Bug 1138390

Summary: Rename of a file from 2 clients racing and resulting in an error on both clients
Product: [Community] GlusterFS Reporter: Shyamsundar <srangana>
Component: distributeAssignee: Shyamsundar <srangana>
Status: CLOSED WONTFIX QA Contact:
Severity: unspecified Docs Contact:
Priority: unspecified    
Version: 3.6.0CC: gluster-bugs
Target Milestone: ---   
Target Release: ---   
Hardware: Unspecified   
OS: Unspecified   
Whiteboard:
Fixed In Version: Doc Type: Bug Fix
Doc Text:
Story Points: ---
Clone Of: 1123950 Environment:
Last Closed: 2014-09-19 14:11:23 UTC Type: Bug
Regression: --- Mount Type: ---
Documentation: --- CRM:
Verified Versions: Category: ---
oVirt Team: --- RHEL 7.3 requirements from Atomic Host:
Cloudforms Team: --- Target Upstream Version:
Embargoed:
Bug Depends On: 1123950, 1139999    
Bug Blocks:    

Description Shyamsundar 2014-09-04 17:18:29 UTC
+++ This bug was initially created as a clone of Bug #1123950 +++

Description of problem:
This problem is hit as a part of this test case, tests/bugs/bug-1117851.t about once every 100 files (based on the backend disk for the volume (i.e ram disk/ssd/others)).

The issue being seen when hashed and cached subvols for a file are the same and it is being renamed to another file whose hased subvol is different.

The root cause of this issue is due to the fact that both clients race to create the link and linkto file in the above scenario, and the losing client goes ahead and deletes the linkto file in its cleanup, thereby the actual rename attempted by the winning client fails, ending up in both clients failing to rename the file.

Fixing the part of the client that fails to create the linkto file, to not delete the linkto file will not be sufficient, as the losing client could have won that race (as link and linkto are wound in parallel). Which is present in this review, http://review.gluster.org/#/c/8338/

The additional fix to handle this failure, is to make the wind's to create the link and the linkto sequential, so that whichever client wins the link race, can then go ahead with creating the linkto file and hence have a clear client proceeding and the other client getting the required errors.

Version-Release number of selected component (if applicable):
Gluster master

How reproducible:
1 in 100 renames if run on bircks on SSD or RAM disk

Steps to Reproduce:
Test case, tests/bugs/bug-1117851.t treating warnings on file rename failures as errors (see comment in tesst case file)
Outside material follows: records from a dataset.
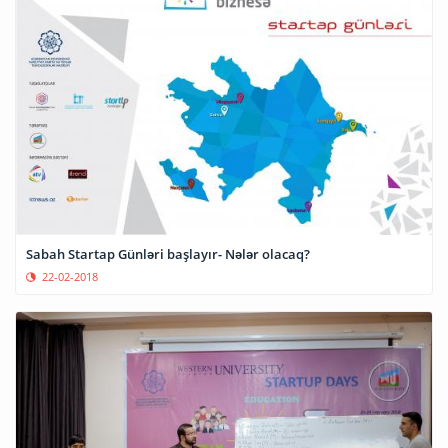
Sabah Startap Günləri başlayır- Nələr olacaq?
22-02-2018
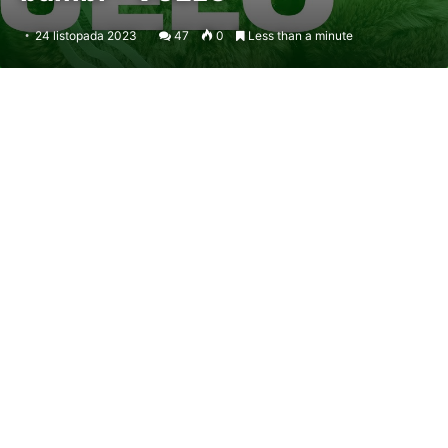
24 listopada 2023
47
0
Less than a minute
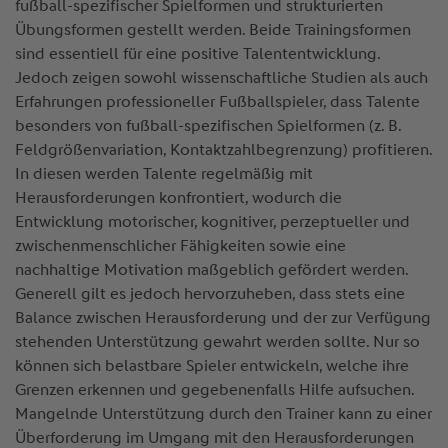
fußball-spezifischer Spielformen und strukturierten
Übungsformen gestellt werden. Beide Trainingsformen
sind essentiell für eine positive Talententwicklung.
Jedoch zeigen sowohl wissenschaftliche Studien als auch
Erfahrungen professioneller Fußballspieler, dass Talente
besonders von fußball-spezifischen Spielformen (z. B.
Feldgrößenvariation, Kontaktzahlbegrenzung) profitieren.
In diesen werden Talente regelmäßig mit
Herausforderungen konfrontiert, wodurch die
Entwicklung motorischer, kognitiver, perzeptueller und
zwischenmenschlicher Fähigkeiten sowie eine
nachhaltige Motivation maßgeblich gefördert werden.
Generell gilt es jedoch hervorzuheben, dass stets eine
Balance zwischen Herausforderung und der zur Verfügung
stehenden Unterstützung gewahrt werden sollte. Nur so
können sich belastbare Spieler entwickeln, welche ihre
Grenzen erkennen und gegebenenfalls Hilfe aufsuchen.
Mangelnde Unterstützung durch den Trainer kann zu einer
Überforderung im Umgang mit den Herausforderungen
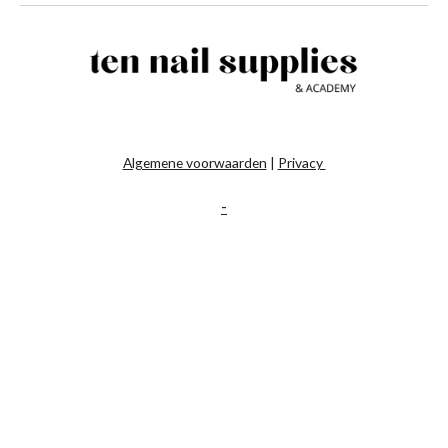
Algemene voorwaarden
|
Privacy
-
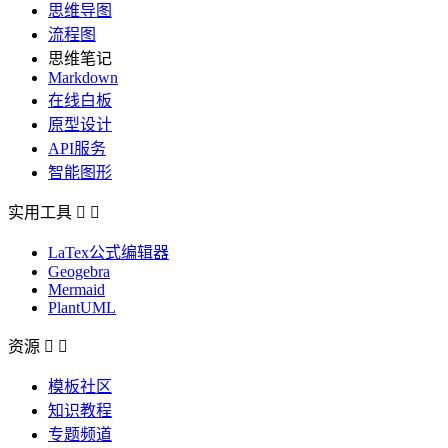
思维导图
流程图
思维笔记
Markdown
在线白板
原型设计
API服务
智能图形
实用工具


LaTex公式编辑器
Geogebra
Mermaid
PlantUML
资源


模板社区
知识教程
专题频道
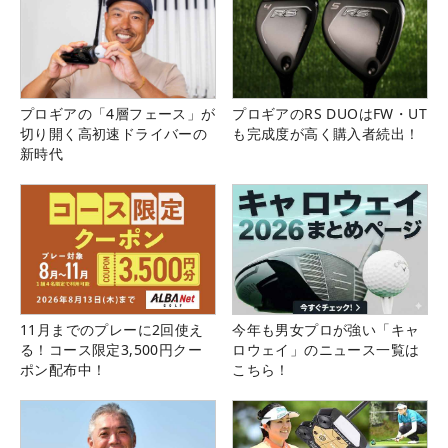
プロギアの「4層フェース」が
プロギアのRS DUOはFW・UT
切り開く高初速ドライバーの
も完成度が高く購入者続出！
新時代
11月までのプレーに2回使え
今年も男女プロが強い「キャ
る！コース限定3,500円クー
ロウェイ」のニュース一覧は
ポン配布中！
こちら！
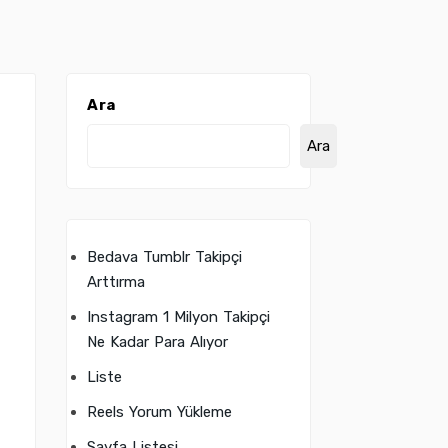
Ara
Ara
Bedava Tumblr Takipçi
Arttırma
Instagram 1 Milyon Takipçi
Ne Kadar Para Alıyor
Liste
Reels Yorum Yükleme
Sayfa Listesi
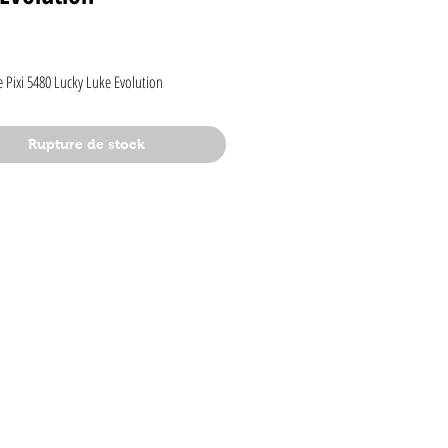
rix
 Pixi 5480 Lucky Luke Evolution
Rupture de stock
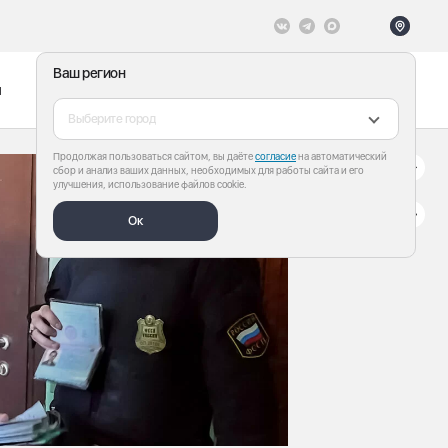
Ваш регион
ы
Меню
Все теги
Выберите город
Продолжая пользоваться сайтом, вы даёте
согласие
на автоматический
сбор и анализ ваших данных, необходимых для работы сайта и его
улучшения, использование файлов cookie.
Ок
Also, this should be a fork from bug #1117851, but as this is not a data loss, only refering the original bug here.

Comment 1 Anand Avati 2014-09-04 18:48:37 UTC
REVIEW: http://review.gluster.org/8616 (cluster/dht: Modified test case to note rename failures as errors) posted (#1) for review on release-3.6 by Shyamsundar Ranganathan (srangana)

Comment 2 Anand Avati 2014-09-04 20:25:33 UTC
REVIEW: http://review.gluster.org/8616 (cluster/dht: Modified test case to note rename failures as errors) posted (#2) for review on release-3.6 by Shyamsundar Ranganathan (srangana)

Comment 3 Anand Avati 2014-09-05 15:10:40 UTC
REVIEW: http://review.gluster.org/8616 (cluster/dht: Modified test case to note rename failures as errors) posted (#3) for review on release-3.6 by Shyamsundar Ranganathan (srangana)

Comment 4 Anand Avati 2014-09-05 15:19:51 UTC
REVIEW: http://review.gluster.org/8616 (cluster/dht: Modified test case to note rename failures as errors) posted (#4) for review on release-3.6 by Shyamsundar Ranganathan (srangana)

Comment 5 Anand Avati 2014-09-10 18:00:27 UTC
REVIEW: http://review.gluster.org/8616 (cluster/dht: Modified test case to note rename failures as errors) posted (#5) for review on release-3.6 by Shyamsundar Ranganathan (srangana)

Comment 6 Anand Avati 2014-09-16 17:11:55 UTC
REVIEW: http://review.gluster.org/8616 (cluster/dht: Modified test case to note rename failures as errors) posted (#6) for review on release-3.6 by Shyamsundar Ranganathan (srangana)